Substantive editing is looking at the entire piece (email, sales page, homepage, brochure—whatever the medium!) for what is being said, how it’s being said, the organization of the piece, and more. So, how do you make self-editing your copywriting part of your copywriting project process? Read on!
1. Build in Sleep-on-It Time
You may see some copywriters touting the benefits of offering day rates. This is when a client can book you for an entire day and you write and deliver copy for them based on their needs. But writing copy same-day almost never produces your best work.
As creatives, we need time to concept ideas for a project and let them marinate. That may mean taking a walk, but even better is building in what we like to call sleep-on-it time into your project schedule. It helps to build it into both the concepting phase of a project and the writing phase.
To sit down at your computer and say “I’m going to write this sales page in one go” is a recipe for disaster for even the best writers. You may be able to write a rough first draft, but remember it’s just that: a draft. This is not the work you want your clients to see!
Give yourself as much time as possible based on the project. One email may not require as much sleep-on-it time as say a five-page website.
2. Use a “Clean” Copy Doc and a Messy Copy Doc
As you’re editing your copy, it’s easier to visualize how it’s all coming together by having a “clean” copy doc. The doc that, eventually, you’ll be sending along to your client.
But you also may be chopping a lot of words, sentences, headlines, subheads, and more. The last thing you want to do is delete a line and then, a little while later, wonder if it was actually something you could use. (And even version control in Google Docs wastes a lot of precious time.)

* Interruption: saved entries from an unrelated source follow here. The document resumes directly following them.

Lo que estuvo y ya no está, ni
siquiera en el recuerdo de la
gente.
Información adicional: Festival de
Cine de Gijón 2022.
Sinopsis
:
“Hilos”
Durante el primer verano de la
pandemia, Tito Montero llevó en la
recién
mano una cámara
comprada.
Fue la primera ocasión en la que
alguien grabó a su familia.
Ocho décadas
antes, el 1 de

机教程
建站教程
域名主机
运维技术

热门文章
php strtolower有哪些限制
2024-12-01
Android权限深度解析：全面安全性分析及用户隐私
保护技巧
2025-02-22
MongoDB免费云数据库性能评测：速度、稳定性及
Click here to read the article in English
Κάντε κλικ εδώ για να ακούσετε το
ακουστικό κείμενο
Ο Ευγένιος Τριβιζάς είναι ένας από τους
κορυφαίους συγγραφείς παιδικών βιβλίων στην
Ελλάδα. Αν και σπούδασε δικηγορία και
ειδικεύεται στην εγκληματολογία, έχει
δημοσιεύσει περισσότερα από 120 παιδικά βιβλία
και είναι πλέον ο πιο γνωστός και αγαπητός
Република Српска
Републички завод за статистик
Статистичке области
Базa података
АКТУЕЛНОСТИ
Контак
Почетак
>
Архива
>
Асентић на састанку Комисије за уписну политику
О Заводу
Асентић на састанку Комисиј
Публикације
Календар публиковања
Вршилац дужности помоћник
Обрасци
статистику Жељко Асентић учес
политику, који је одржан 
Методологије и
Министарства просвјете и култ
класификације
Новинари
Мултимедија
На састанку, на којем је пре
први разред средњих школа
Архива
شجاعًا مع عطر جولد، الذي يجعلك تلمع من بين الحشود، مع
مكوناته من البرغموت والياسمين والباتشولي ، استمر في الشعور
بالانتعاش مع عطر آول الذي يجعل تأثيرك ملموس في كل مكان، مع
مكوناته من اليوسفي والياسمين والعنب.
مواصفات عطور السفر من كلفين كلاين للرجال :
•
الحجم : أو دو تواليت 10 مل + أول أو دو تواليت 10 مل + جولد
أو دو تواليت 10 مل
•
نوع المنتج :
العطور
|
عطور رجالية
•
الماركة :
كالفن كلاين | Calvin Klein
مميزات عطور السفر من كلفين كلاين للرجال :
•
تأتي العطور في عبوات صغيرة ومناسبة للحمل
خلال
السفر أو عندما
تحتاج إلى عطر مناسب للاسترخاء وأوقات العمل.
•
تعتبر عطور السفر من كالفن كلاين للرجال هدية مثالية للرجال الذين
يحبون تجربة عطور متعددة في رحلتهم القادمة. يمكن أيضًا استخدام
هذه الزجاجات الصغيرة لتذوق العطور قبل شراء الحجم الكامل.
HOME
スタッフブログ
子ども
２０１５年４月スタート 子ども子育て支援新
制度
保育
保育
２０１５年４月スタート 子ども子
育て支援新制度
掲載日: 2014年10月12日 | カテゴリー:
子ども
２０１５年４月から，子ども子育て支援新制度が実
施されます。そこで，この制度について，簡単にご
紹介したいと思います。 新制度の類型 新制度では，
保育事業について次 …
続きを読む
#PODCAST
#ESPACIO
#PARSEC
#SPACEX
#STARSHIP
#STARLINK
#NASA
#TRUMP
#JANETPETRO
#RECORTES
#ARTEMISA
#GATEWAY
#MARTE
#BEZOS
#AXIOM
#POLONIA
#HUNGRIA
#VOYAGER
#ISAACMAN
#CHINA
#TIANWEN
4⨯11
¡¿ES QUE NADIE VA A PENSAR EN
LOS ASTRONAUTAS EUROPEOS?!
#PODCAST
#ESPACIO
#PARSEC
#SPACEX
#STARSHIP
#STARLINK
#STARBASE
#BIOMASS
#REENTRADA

Instead, consider having two copy docs open at once. You have your “clean” doc that you’re laying everything out as you’ll eventually present it. (For example, your email will have a subject line, preheader text, headline, body copy, etc.) And you’ll have a “messy” document—one that has all the lines, words, or other thoughts and ideas that you’re still working with and don’t want to forget just yet.
3. Move Pieces Around Like a Puzzle
One of the first things to do when self-editing your copywriting is to look at the piece holistically. Take a full read through the piece and consider the following:
- Are you leading with the strongest benefit?
- Is there a clear next step for the user to take?
- Do your word choices match the company’s brand voice? Is it the right tone for this particular piece?
As you go, think of each section, each sentence, and each word as pieces of your copywriting puzzle. Sometimes you need to move a word, sometimes you need to move an entire section to another area.
Does a subhead further down the page actually make a better headline? Or maybe one of your sentences within a paragraph of text makes a better headline. Or where you’re talking about a feature you actually need to talk about a benefit and shift around the features that lead to that benefit.
Don’t be afraid to move chunks of text around the page!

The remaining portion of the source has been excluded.